A New Reality  

nything25 39M/48F
1 posts
3/31/2005 9:13 pm

Last Read:
3/5/2006 9:27 pm

A New Reality

(post from 10-17-04)
Well after much ado, I did finally get out to my dinner date. Why is it that the simplest things always seem to be 50 times harder to do than the stuff I'm not supposed to be able to do? I get out of work a little late, so I missed the first bus that was available. Since I'm out here in the suburbs the buses run about every 45 minutes. I go home, drop my things off, grab a quick shower and come back out to catch the next bus. It goes flying down the street in front of me before I can get to the stop. So I call my dinner date to let her know that I'm running late but that I will be coming. So I finally get on a bus around 8:30 and I'm on my way, well not quite. We got about 2 miles into a 5 mile trip from my place to her place and the road is stopped. Some jackass was speeding down the road and, in trying to make a turn, jack knifed into a utility pole. So the bus is stuck there for a good 15 minutes. At this point I just threw my hands in the air and resigned myself to it, so long as I got there safely. I did eventually arrive, we had a great dinner, good conversation, and some fun.

This would normally make for nothing much for me to write about, except for one thing that I discovered...a new Reality, a female condom. I ran out of the condoms I brought and the condoms she has are just an exercise in pain. So she happened to remember that she had some female condoms that she'd picked up from some event. Here's the catch, she's never used them before and I've never been with someone who was using one at the time. When she pulled the thing out of the bag, we both kinda looked at it like "Whoa". First of all, it's huge. It's got a plastic/latex ring at the bottom a long tube of latex and another plastic/latex ring at the top. I'd say the dimensions of the thing were roughly large enough to fit a soda can. So far the new Reality was large and foreboding.

So we read through the instruction pamphlet and all I can think at this point is, you can't possibly remain sexy and try putting one of these in with your partner there.
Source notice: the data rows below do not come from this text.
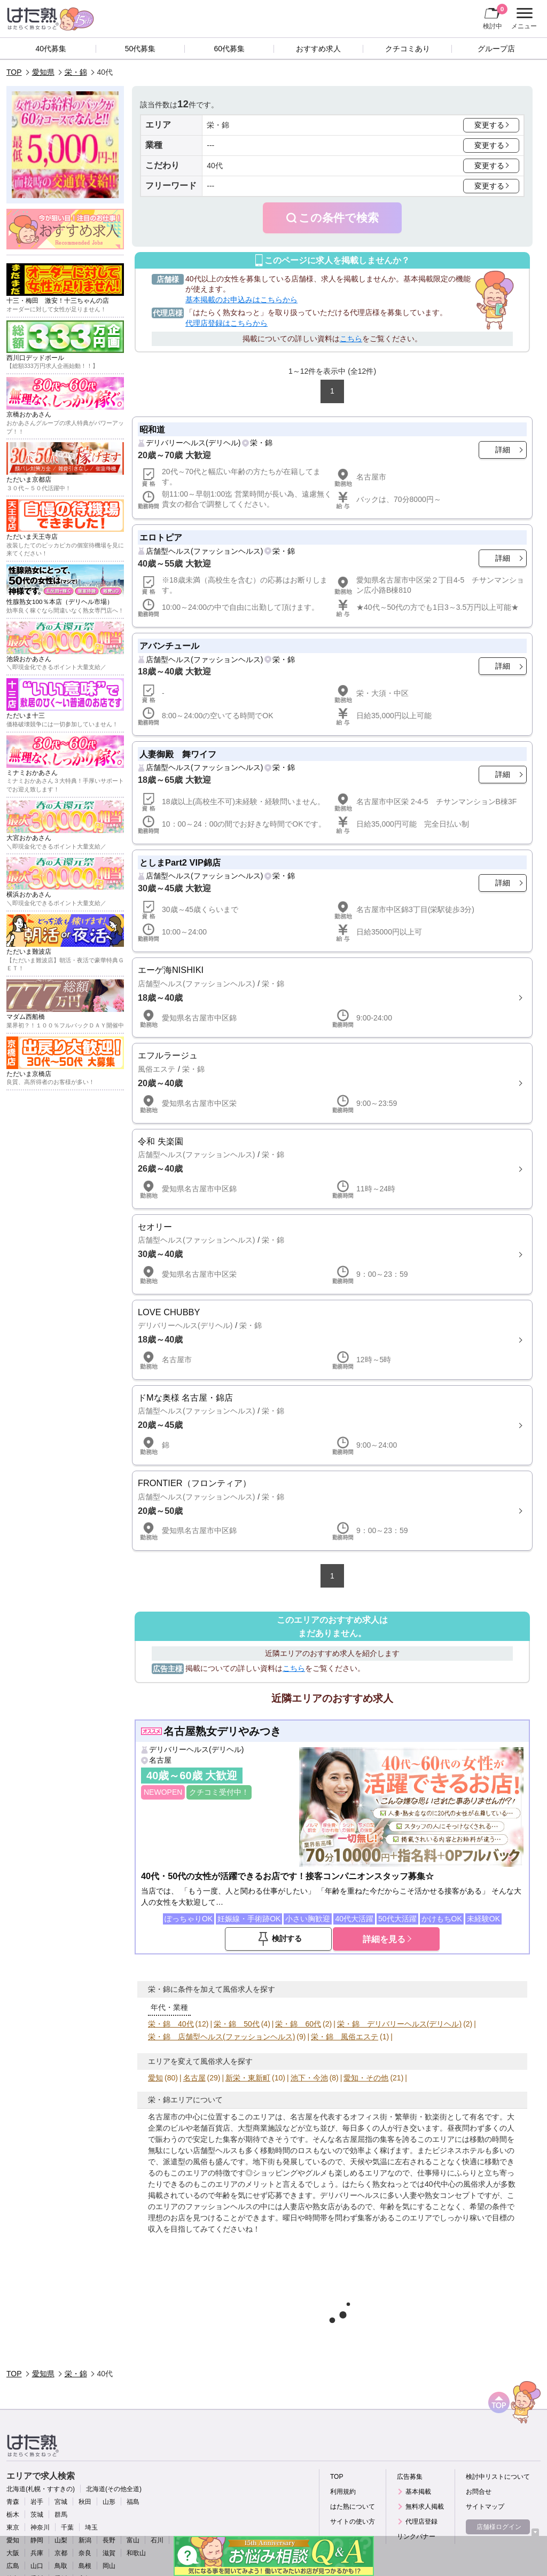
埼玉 (91, 2527)
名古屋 (160, 1760)
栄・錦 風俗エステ (344, 2036)
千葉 (67, 2527)
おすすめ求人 (318, 48)
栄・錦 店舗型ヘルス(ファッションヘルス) (221, 2036)
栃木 (12, 2514)
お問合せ (478, 2491)
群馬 (60, 2514)
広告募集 (410, 2476)
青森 (12, 2502)
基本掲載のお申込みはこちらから (241, 299)
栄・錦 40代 (171, 2024)
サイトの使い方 (352, 2521)
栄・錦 (76, 72)
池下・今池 (309, 2078)
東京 (12, 2527)
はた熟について (352, 2506)
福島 (133, 2502)
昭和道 (152, 429)
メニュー (523, 18)
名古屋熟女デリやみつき (222, 1731)
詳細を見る (384, 1939)
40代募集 (51, 48)
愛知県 (43, 72)
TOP (14, 72)
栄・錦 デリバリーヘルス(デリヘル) (399, 2024)
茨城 (36, 2514)
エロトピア (160, 537)
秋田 (85, 2502)
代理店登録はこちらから (226, 323)
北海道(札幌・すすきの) (40, 2489)
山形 (109, 2502)
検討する (287, 1938)
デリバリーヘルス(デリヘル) (193, 442)
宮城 (60, 2502)
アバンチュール (169, 645)
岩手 (36, 2502)
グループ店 (496, 48)
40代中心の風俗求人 (459, 2184)
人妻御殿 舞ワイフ (177, 754)
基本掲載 (418, 2491)
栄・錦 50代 (237, 2024)
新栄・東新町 (247, 2078)
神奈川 (40, 2527)
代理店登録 (421, 2521)
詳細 (502, 449)
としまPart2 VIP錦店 (180, 862)
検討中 (495, 16)
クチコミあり (407, 48)
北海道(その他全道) (114, 2489)
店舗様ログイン (498, 2527)
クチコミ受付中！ (219, 1792)
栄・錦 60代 (298, 2024)
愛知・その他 (365, 2078)
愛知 (155, 2078)
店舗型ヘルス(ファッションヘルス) (204, 551)
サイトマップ (485, 2506)
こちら (351, 338)
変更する (489, 125)
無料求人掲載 (424, 2506)
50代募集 (140, 48)
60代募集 (229, 48)
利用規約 (343, 2491)
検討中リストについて (498, 2476)
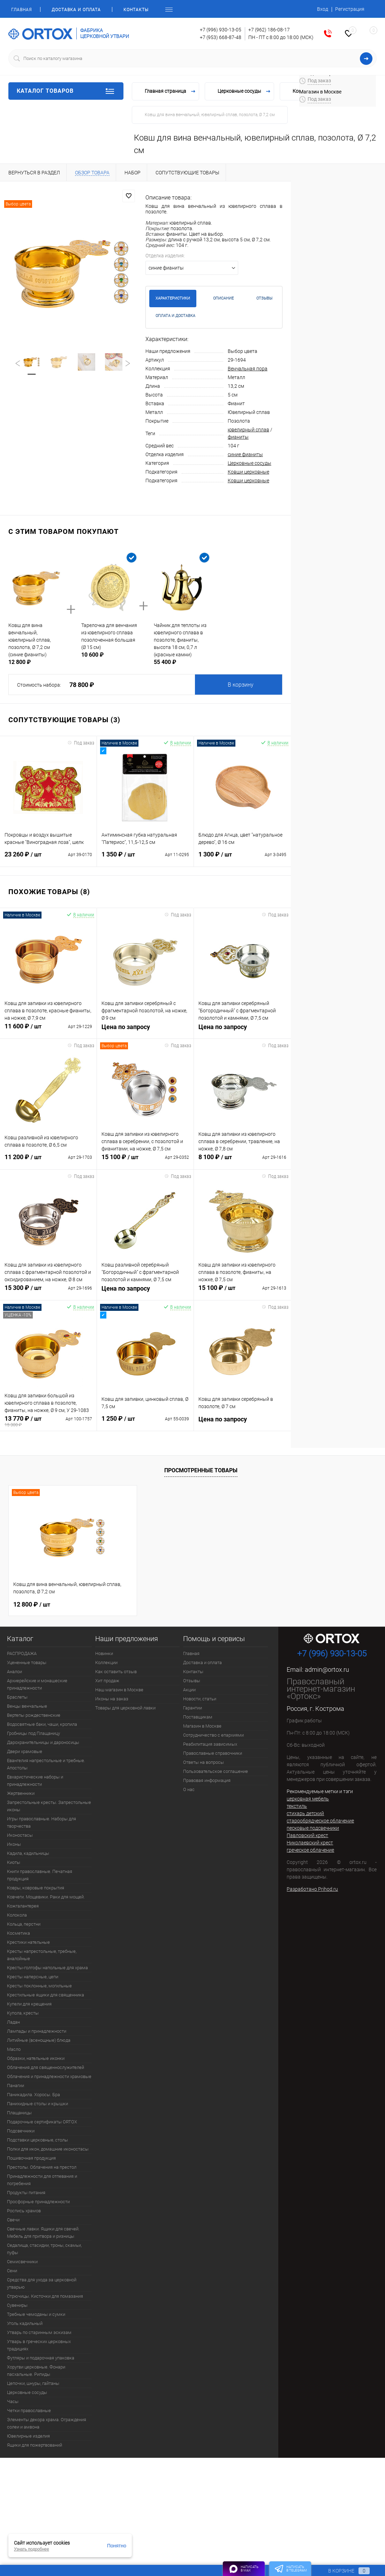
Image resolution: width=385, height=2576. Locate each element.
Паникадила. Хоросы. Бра (33, 2094)
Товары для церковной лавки (125, 1707)
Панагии (15, 2085)
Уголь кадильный (25, 2323)
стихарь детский (305, 1813)
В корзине (342, 2571)
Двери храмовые (24, 1751)
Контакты (136, 9)
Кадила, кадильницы (28, 1853)
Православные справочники (212, 1753)
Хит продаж (107, 1680)
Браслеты (17, 1697)
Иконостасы (20, 1835)
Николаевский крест (310, 1842)
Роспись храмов (24, 2210)
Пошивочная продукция (31, 2158)
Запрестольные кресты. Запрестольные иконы (49, 1806)
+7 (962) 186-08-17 (269, 29)
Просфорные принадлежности (38, 2201)
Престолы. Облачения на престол (41, 2167)
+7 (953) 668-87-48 (220, 37)
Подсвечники (21, 2130)
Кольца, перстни (23, 1924)
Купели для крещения (29, 2004)
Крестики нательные (28, 1942)
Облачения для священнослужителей (45, 2067)
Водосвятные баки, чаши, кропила (42, 1724)
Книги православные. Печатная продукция (39, 1875)
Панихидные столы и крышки (37, 2103)
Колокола (17, 1915)
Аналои (14, 1671)
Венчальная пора (247, 368)
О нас (189, 1789)
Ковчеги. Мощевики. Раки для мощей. (46, 1896)
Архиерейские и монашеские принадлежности (37, 1684)
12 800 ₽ (31, 1604)
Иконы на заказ (111, 1698)
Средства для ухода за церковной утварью (41, 2283)
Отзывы (191, 1680)
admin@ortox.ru (327, 1669)
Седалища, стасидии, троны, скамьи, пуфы (44, 2249)
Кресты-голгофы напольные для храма (47, 1967)
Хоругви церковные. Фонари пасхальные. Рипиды (36, 2370)
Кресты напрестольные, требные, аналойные (41, 1955)
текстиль (297, 1806)
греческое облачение (310, 1850)
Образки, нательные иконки (36, 2058)
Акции (189, 1689)
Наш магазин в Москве (119, 1689)
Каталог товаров (66, 91)
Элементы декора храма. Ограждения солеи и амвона (46, 2423)
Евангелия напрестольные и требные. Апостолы (46, 1764)
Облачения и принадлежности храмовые (49, 2076)
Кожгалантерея (23, 1906)
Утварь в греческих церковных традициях (39, 2345)
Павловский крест (307, 1835)
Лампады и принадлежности (36, 2031)
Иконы (14, 1844)
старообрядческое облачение (320, 1820)
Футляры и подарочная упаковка (40, 2357)
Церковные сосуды (249, 463)
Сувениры (17, 2305)
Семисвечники (22, 2261)
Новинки (104, 1653)
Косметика (18, 1933)
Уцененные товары (26, 1662)
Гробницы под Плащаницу (33, 1733)
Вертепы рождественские (33, 1715)
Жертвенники (21, 1793)
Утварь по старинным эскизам (39, 2332)
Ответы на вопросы (203, 1762)
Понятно (116, 2545)
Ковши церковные (248, 472)
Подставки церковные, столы (37, 2140)
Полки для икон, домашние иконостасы (48, 2149)
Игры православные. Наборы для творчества (41, 1822)
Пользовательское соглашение (215, 1771)
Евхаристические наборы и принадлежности (35, 1780)
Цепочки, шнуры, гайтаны (33, 2383)
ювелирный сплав (248, 429)
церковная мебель (308, 1798)
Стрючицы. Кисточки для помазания (45, 2296)
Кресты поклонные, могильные (39, 1985)
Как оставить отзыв (116, 1671)
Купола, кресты (23, 2013)
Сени (12, 2270)
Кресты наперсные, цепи (32, 1976)
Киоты (13, 1862)
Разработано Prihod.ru (312, 1889)
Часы (12, 2401)
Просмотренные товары (200, 1470)
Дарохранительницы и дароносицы (43, 1742)
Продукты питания (26, 2192)
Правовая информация (207, 1780)
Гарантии (192, 1707)
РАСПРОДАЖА (22, 1653)
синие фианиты (245, 454)
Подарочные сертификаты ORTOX (42, 2121)
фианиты (238, 437)
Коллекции (106, 1662)
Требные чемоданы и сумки (36, 2314)
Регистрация (349, 9)
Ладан (13, 2022)
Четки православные (29, 2410)
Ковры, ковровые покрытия (35, 1887)
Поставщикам (197, 1717)
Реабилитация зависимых (210, 1744)
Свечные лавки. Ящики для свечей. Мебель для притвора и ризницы (43, 2232)
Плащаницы (19, 2112)
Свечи (13, 2219)
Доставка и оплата (76, 9)
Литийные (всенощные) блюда (38, 2040)
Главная (21, 9)
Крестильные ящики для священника (45, 1994)
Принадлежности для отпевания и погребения (42, 2180)
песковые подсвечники (313, 1828)
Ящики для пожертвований (34, 2445)
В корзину (241, 684)
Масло (14, 2049)
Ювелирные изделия (28, 2436)
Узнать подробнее (31, 2549)
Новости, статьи (199, 1698)
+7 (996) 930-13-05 (220, 29)
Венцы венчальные (27, 1706)
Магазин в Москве (202, 1726)
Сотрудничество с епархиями (213, 1735)
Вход (322, 9)
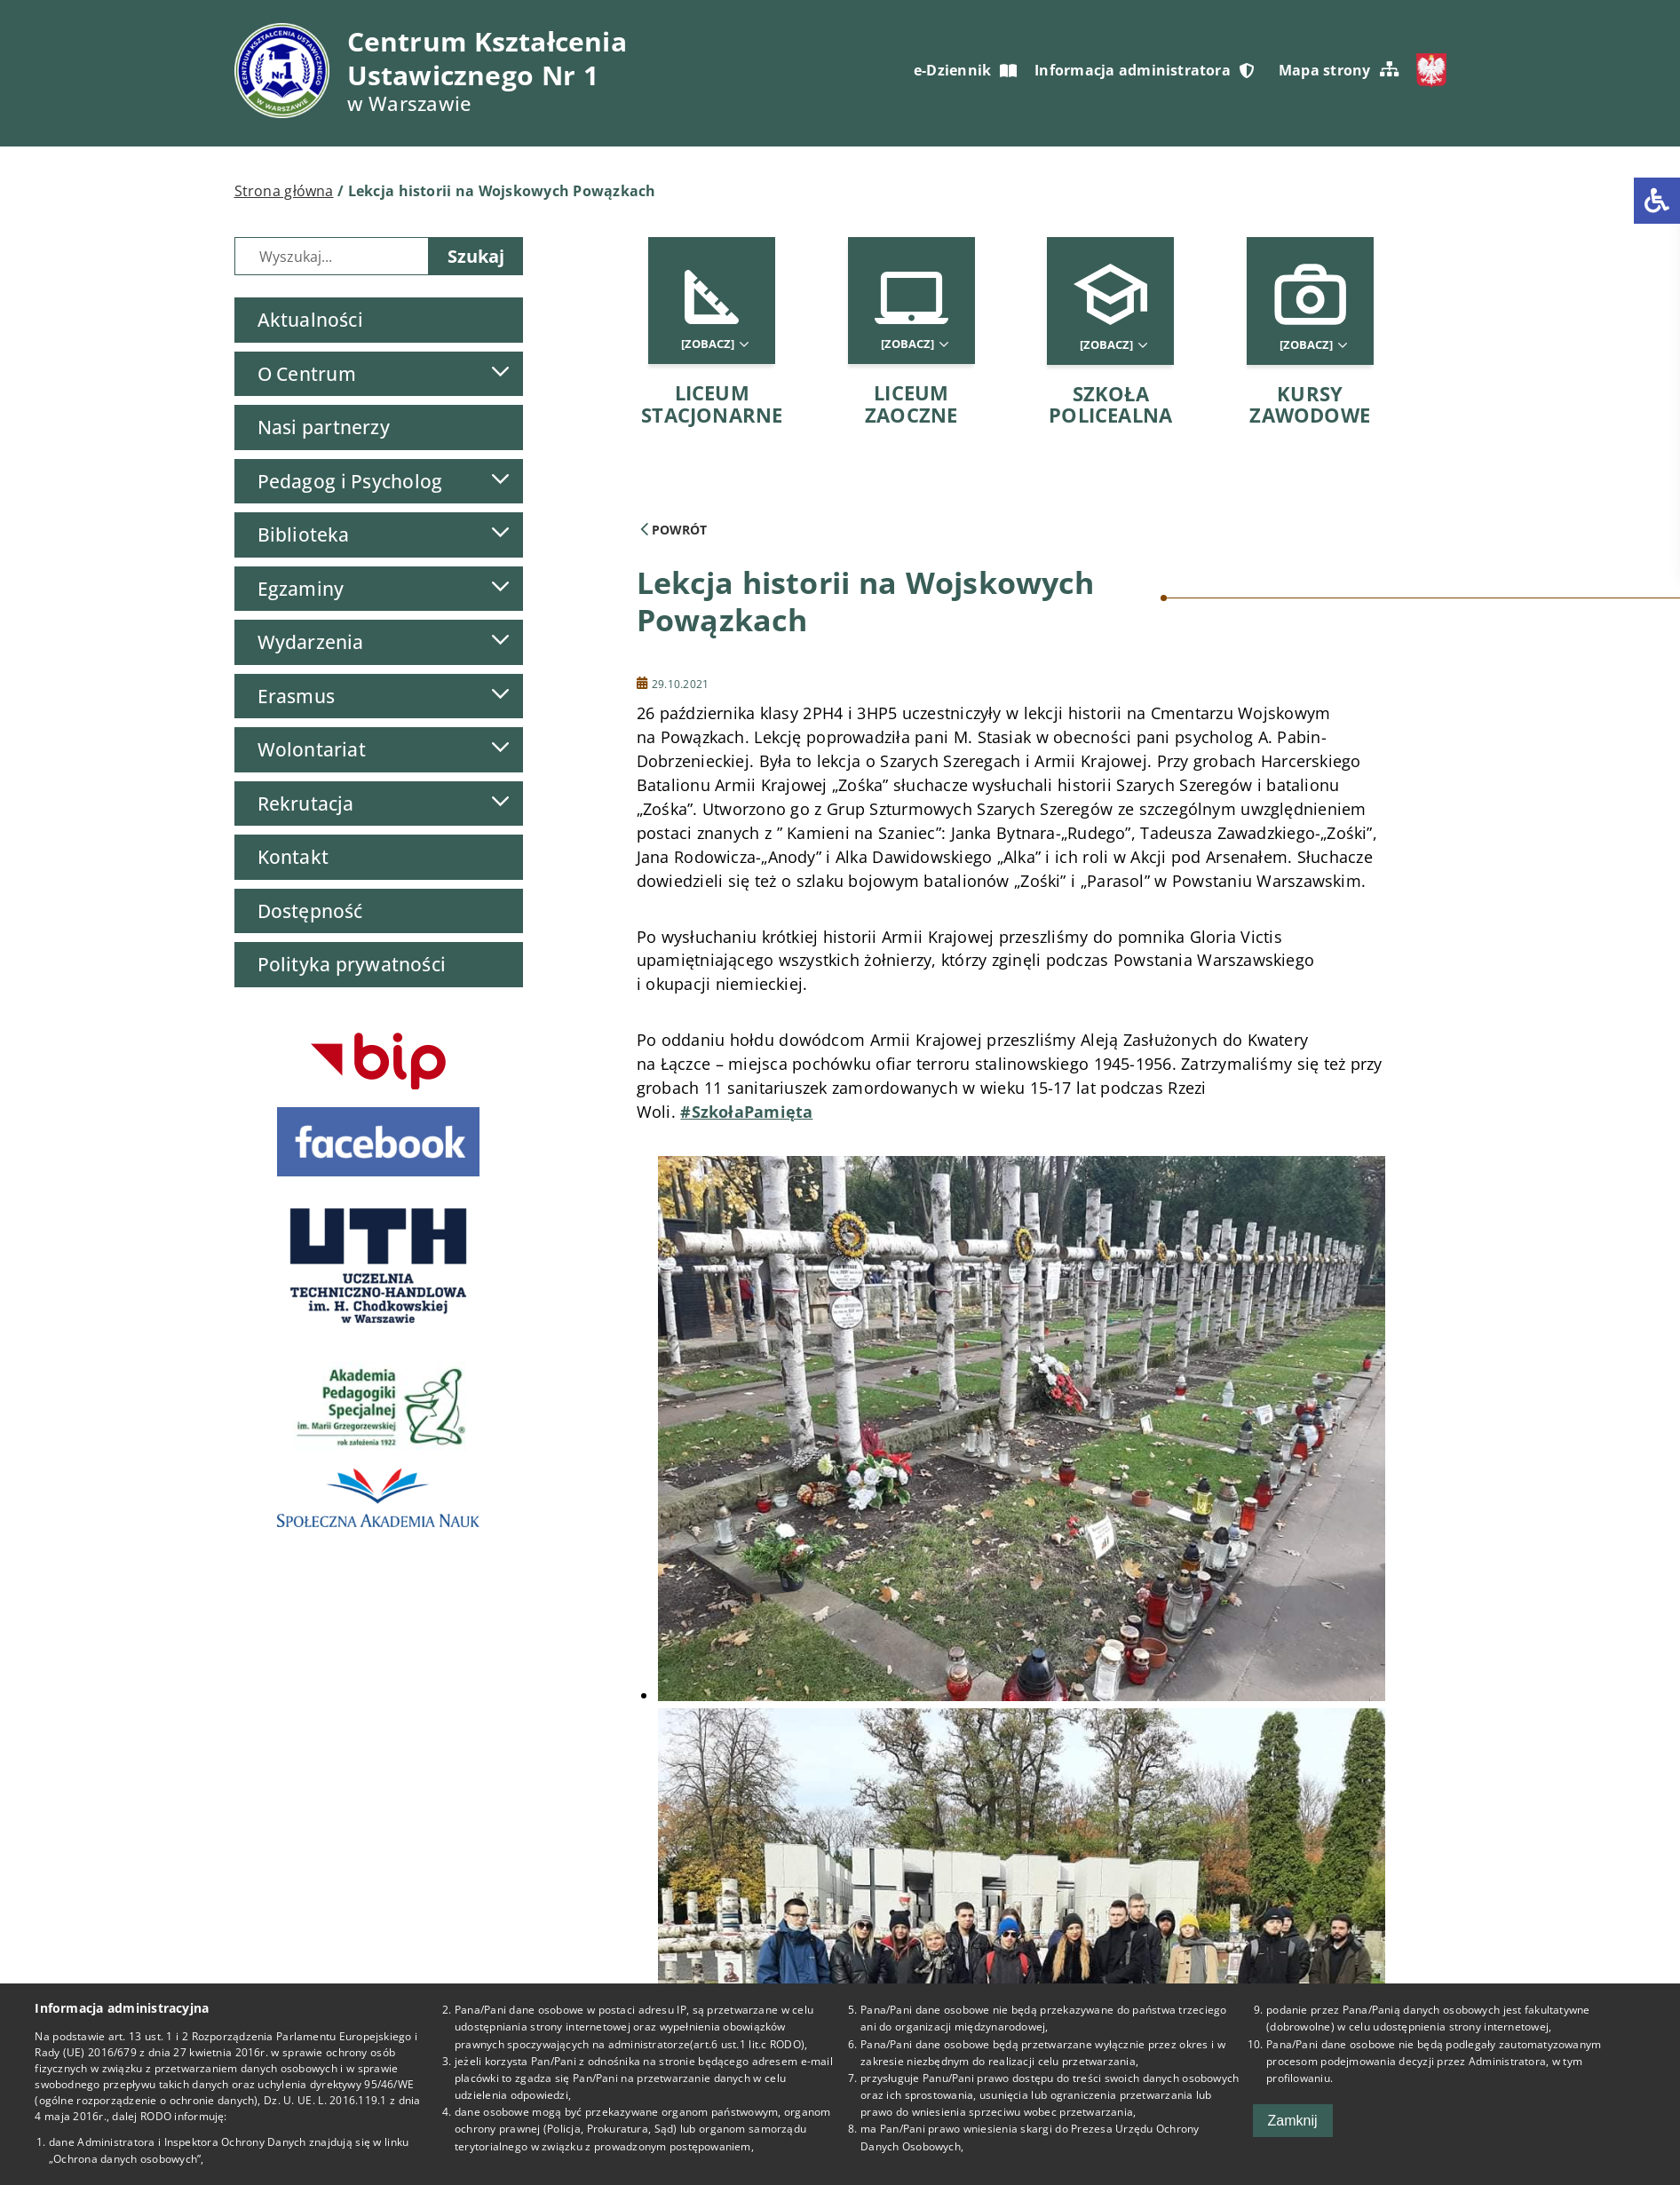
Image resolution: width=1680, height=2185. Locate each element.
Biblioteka (304, 534)
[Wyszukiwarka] (331, 256)
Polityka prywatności (352, 964)
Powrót (673, 529)
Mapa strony (1339, 70)
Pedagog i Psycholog (350, 481)
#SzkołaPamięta (746, 1111)
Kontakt (293, 856)
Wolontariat (312, 749)
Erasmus (297, 696)
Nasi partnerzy (324, 427)
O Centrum (307, 373)
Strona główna (284, 191)
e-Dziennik (965, 70)
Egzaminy (301, 588)
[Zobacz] (714, 344)
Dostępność (310, 911)
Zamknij (1293, 2120)
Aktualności (310, 319)
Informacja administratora (1144, 70)
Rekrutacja (306, 803)
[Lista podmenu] (500, 372)
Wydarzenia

So the directions say to put the thing in about six inches, almost touching your pubic bone and we just started laughing. I didn't know whether I should get the tape measure of should she, unfortunately the instructions were specific about not using other sharp objects (other than fingernails and/or teeth). The new Reality is restrictive and complex.

Oh yeah, and since the thing is roughly the size of a Glad sandwich bag, you have to use about have a tube of lube with it. It is pre-lubricated, but not nearly enough. This would be the other thing we were out of. Safe sex is a complex and expensive venture. But that's nothing, to see this thing is to fall out laughing. I can only assume it was in correctly, be the top ring of it was sticking out of her lips with about an inch of tube. There's something about a plastic mouth sticking out of pussy that just makes me imagine a the guy from American Pie jerking off into a tube sock. That is EXACTLY THE IMAGE THAT I DIDN'T WANT TO HAVE because I just couldn't stop laughing. Still we decided that after all that, we had to at least give it a try. There was one good point to this, she finally understood what guys have experienced since condoms were first invented. She felt absolutely nothing of the sex. A complete 180 of our sex before. So we decided to 86 the baggie and call it a day. The new Reality was just too much for us to handle. All in all, it was a good time but damn! People we have got to come up with a better contraceptive device than lambskin, latex, and plastic. These devices are evil, mood-killing, intrusive, require too much preparation and just kill the best part of sex (the sensation).